If G is a group of order 35, what are the possible orders for the elements of the group?

By Lagrange the possible orders for G's elements are 1 5, 7, and 35.  

If G has no elements of order 5 then all elements have either order 7.  Let H = (h) the subgroup generated by h, an element of order 7.  Since H has only 7 elements it does not exhaust G, so there must be an element g in G that's not in H.  

Then g has order 7 too and the cosets H, gH, g^2H, ...g^6H must all be distinct.  Otherwise (g^m)(h^i) = (g^n)(h^j), ie, g^(m-n)=h^(j-i).  Selecting b such that (m-n)b = 1 mod 7 you have g = g^(m-n)b = h^(j-i)b, ie g is in H - contradiction.
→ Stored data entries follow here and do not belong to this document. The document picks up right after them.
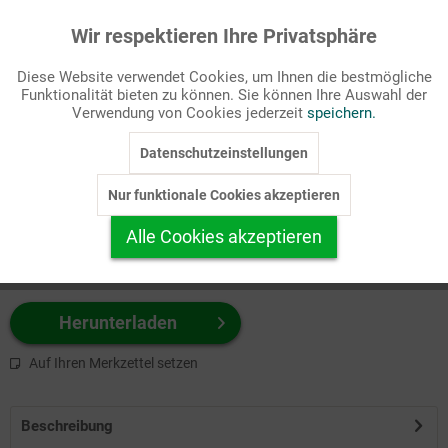
Wir respektieren Ihre Privatsphäre
Aktiv
Funktionale
Passende Stichworte
Diese Website verwendet Cookies, um Ihnen die bestmögliche
Advent/Weihnachten, Kirchenjahr
Funktionalität bieten zu können. Sie können Ihre Auswahl der
Inaktiv
Marketing
Verwendung von Cookies jederzeit
speichern.
Wählen Sie
hier
zuerst Ihr Produktformat aus.
Datenschutzeinstellungen
Inaktiv
Tracking
z.B. Farbe-Grafik, Schwarz-Weiß-Grafik, mit/ohne Text ...
Nur funktionale Cookies akzeptieren
Inaktiv
Personalisierung
Alle Cookies akzeptieren
Inaktiv
Service
Herunterladen
Auf Ihren Merkzettel setzen
Beschreibung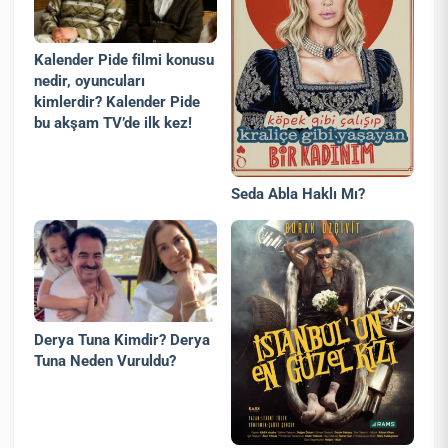
Kalender Pide filmi konusu
nedir, oyuncuları
kimlerdir? Kalender Pide
bu akşam TV’de ilk kez!
Seda Abla Haklı Mı?
Derya Tuna Kimdir? Derya
Tuna Neden Vuruldu?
Notice that there are 49, not 35 elements in the union of the cosets H, gH, g^2H, ...g^6H - a contradiction.  So G must have an element of order 5.

suppose every non-identity element of G was of order 7.

we get 6 non-identity elements in for every such g of order 7.

since two distinct subgroups and only intersect in the identity

(because 7 is prime), the total number of elements of G must therefore be:

|G| = 1 + 6k, for some integer k.

this implies 34 is divisible by 6, which provides our contradiction.